Thereafter, the entire laminate was sandwiched between Teflon sheets and heated at 170 degrees Celsius for 3 minutes, and then heated to 22 degrees Celsius.
It was compressed for 10 seconds at a pressure of 3 kg/cm2 in a press heated to 0 degrees Celsius, and then the Teflon sheet was expanded to 5 mm by vacuum suction from both sides while keeping the temperature at 200 degrees Celsius, and then cooled.

[0039] Various parts having different weights were taken from the obtained sample, and the bending strength and bending elastic modulus were measured.

The results are shown in Table 1.

[0041]

[Example 3] Instead of the high-density polyethylene film containing a blowing agent inserted between the mat-like materials, high-density polyethylene resin powder containing 10% by weight of a blowing agent (azodicarbonamide) was used in an amount of 50 g/m2. The process is the same as in Example 2 except that the layers are laminated.

[0042] Various parts having different weights were taken from the obtained sample, and the bending strength and bending elastic modulus were measured.

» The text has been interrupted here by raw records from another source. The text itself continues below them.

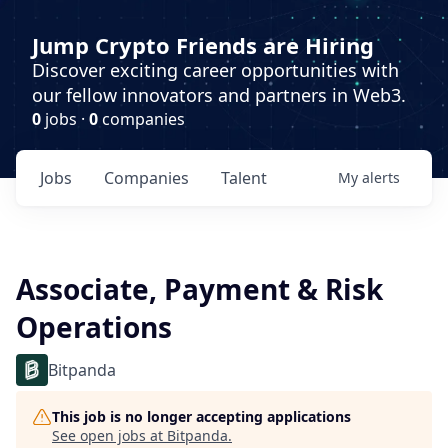
Jump Crypto Friends are Hiring
Discover exciting career opportunities with
our fellow innovators and partners in Web3.
0
jobs ·
0
companies
Jobs
Companies
Talent
My
alerts
Associate, Payment & Risk
Operations
Bitpanda
This job is no longer accepting applications
See open jobs at
Bitpanda
.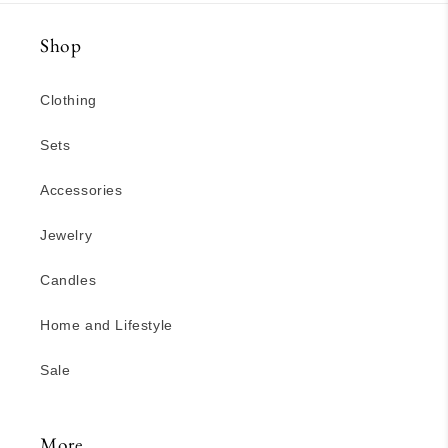
Shop
Clothing
Sets
Accessories
Jewelry
Candles
Home and Lifestyle
Sale
More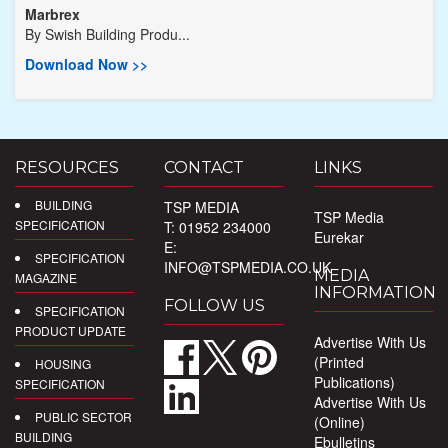
Marbrex
By
Swish Building Produ...
Download Now >>
RESOURCES
CONTACT
LINKS
BUILDING
TSP MEDIA
TSP Media
SPECIFICATION
T: 01952 234000
Eurekar
E:
SPECIFICATION
INFO@TSPMEDIA.CO.UK
MEDIA
MAGAZINE
INFORMATION
FOLLOW US
SPECIFICATION
PRODUCT UPDATE
Advertise With Us
(Printed
HOUSING
Publications)
SPECIFICATION
Advertise With Us
PUBLIC SECTOR
(Online)
BUILDING
Ebulletins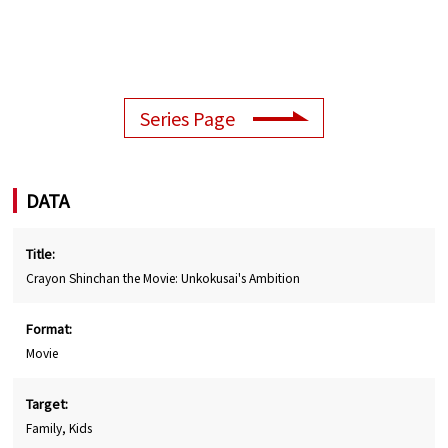
Series Page
DATA
Title:
Crayon Shinchan the Movie: Unkokusai's Ambition
Format:
Movie
Target:
Family, Kids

The results are shown in Table 1.

[0044]

[Comparative Example] The same as Example 1 except that the high-density polyethylene film was not sandwiched between the mat-like materials and the thickness of the high-density polyethylene film laminated on both sides was about 125 μm.

[0045] Various parts having different weights were taken from the obtained sample, and the bending strength and bending elastic modulus were measured.

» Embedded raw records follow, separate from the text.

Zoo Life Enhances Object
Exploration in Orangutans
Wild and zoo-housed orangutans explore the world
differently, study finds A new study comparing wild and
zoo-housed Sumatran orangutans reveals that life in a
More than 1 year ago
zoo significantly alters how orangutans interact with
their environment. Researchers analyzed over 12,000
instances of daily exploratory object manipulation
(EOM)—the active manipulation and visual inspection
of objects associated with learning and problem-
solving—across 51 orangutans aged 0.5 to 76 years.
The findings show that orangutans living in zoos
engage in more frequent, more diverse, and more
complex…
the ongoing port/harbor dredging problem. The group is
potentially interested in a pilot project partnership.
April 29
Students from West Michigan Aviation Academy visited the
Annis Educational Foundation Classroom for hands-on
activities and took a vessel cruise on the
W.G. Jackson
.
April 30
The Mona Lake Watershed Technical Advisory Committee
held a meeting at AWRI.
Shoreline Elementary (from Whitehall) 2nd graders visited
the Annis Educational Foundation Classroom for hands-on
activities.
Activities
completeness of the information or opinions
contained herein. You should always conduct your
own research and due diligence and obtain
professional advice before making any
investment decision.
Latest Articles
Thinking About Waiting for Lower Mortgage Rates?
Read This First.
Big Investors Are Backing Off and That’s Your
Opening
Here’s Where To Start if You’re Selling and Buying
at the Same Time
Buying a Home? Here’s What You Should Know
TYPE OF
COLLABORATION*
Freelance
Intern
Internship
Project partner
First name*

The results are shown in Table 1.

[0047]

[Table 1]

[0048]

Effects of the Invention As described above, according to the present invention, the ability to impregnate thin parts of the mat-like material is improved, and the decrease in strength of that part is alleviated, so that fiber composites with more uniform strength can be produced. You can get a body.

[Brief explanation of the drawing]

FIG. 1 is a cross-sectional view showing the process of manufacturing a sandwich body in the method for manufacturing a fiber composite according to the present invention.

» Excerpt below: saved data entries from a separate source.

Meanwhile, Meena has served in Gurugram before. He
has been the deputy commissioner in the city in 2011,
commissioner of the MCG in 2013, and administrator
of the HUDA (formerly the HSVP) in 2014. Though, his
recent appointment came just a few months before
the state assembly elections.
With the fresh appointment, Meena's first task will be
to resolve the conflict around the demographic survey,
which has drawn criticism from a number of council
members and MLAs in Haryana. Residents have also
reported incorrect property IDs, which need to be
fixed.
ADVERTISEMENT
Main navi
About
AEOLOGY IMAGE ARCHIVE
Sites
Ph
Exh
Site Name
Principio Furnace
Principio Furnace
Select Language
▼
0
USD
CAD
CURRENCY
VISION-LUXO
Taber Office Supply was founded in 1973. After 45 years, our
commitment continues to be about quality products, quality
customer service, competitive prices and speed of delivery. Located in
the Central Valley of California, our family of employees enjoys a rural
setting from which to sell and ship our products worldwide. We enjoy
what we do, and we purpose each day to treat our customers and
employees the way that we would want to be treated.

FIG. 2 is a cross-sectional view showing the process of manufacturing a laminate in the method for manufacturing a fiber composite according to the present invention.

[Explanation of symbols]

1. Mat-like material 2 Thermoplastic resin 3 Sandwiching body 4 Thermoplastic resin film 5 Laminated body

Claims (2)

[Claims] 1. A method for producing a fiber composite in which a thermoplastic resin is impregnated into a mat-like material mainly composed of inorganic fibers, the thermoplastic resin being sandwiched between the mat-like materials, A lamination step in which a thermoplastic resin film is laminated on at least one side of the sandwiched body obtained in this way to form a laminate, and the laminate is heated at a temperature higher than the melting temperature of the resin component. a heating step of heating to melt the resin component, a compression step of compressing the laminate in this molten state, and expanding the laminate with the resin component in the molten state to increase the thickness of the laminate. 1. A method for manufacturing a fiber composite, comprising sequentially performing an expanding step of expanding the laminate, and a cooling step of cooling the expanded laminate. 2. A method for producing a fiber composite in which a thermoplastic resin is impregnated into a mat-like material mainly composed of inorganic fibers, the thermoplastic resin containing a foaming agent between the mat-like materials. a lamination step in which a thermoplastic resin film is laminated on at least one side of the sandwiched body obtained in this way to form a laminate; A heating step in which the resin component is melted by heating to a temperature higher than the melting temperature and lower than the decomposition temperature of the blowing agent, a compression step in which the laminate is compressed at a temperature higher than the decomposition temperature of the blowing agent, and the resin component is A fiber composite comprising: expanding the laminate in a molten state to increase the thickness of the laminate; and cooling the expanded laminate. Production method.